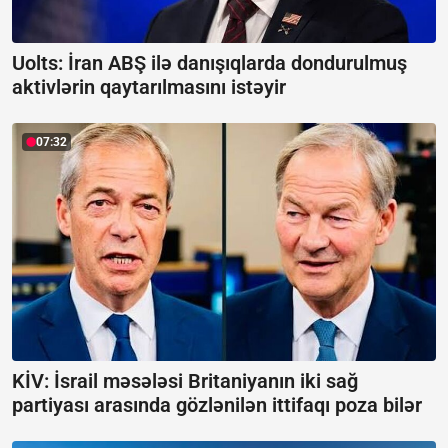
Uolts: İran ABŞ ilə danışıqlarda dondurulmuş
aktivlərin qaytarılmasını istəyir
07:32
KİV: İsrail məsələsi Britaniyanın iki sağ
partiyası arasında gözlənilən ittifaqı poza bilər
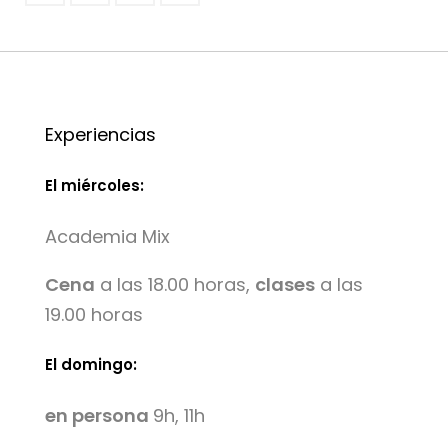
Experiencias
El miércoles:
Academia Mix
Cena
a las 18.00 horas,
clases
a las
19.00 horas
El domingo:
en persona
9h, 11h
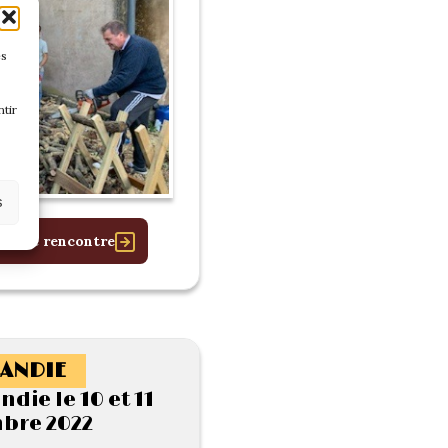
es
tir
s
 cette rencontre
ANDIE
die le 10 et 11
bre 2022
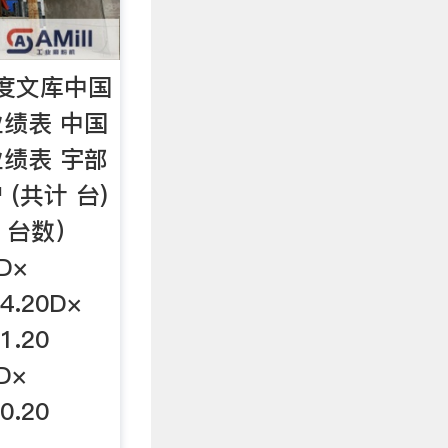
度文库中国
绩表 中国
绩表 宇部
 (共计 台)
号 台数）
D×
4.20D×
1.20
D×
0.20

☆ ☆ ☆

EXERCISE DESCRIPTION | Would you transcribe each of the entries exactly, skipping the pictures?

YOUR RESPONSE |
Uolts: İran ABŞ ilə danışıqlarda dondurulmuş
aktivlərin qaytarılmasını istəyir
07:32
KİV: İsrail məsələsi Britaniyanın iki sağ
partiyası arasında gözlənilən ittifaqı poza bilər
Experiencias
El miércoles:
Academia Mix
Cena
a las 18.00 horas,
clases
a las
19.00 horas
El domingo:
en persona
9h, 11h
es
tir
s
 cette rencontre
ANDIE
die le 10 et 11
bre 2022
度文库中国
绩表 中国
绩表 宇部
 (共计 台)
号 台数）
D×
4.20D×
1.20
D×
0.20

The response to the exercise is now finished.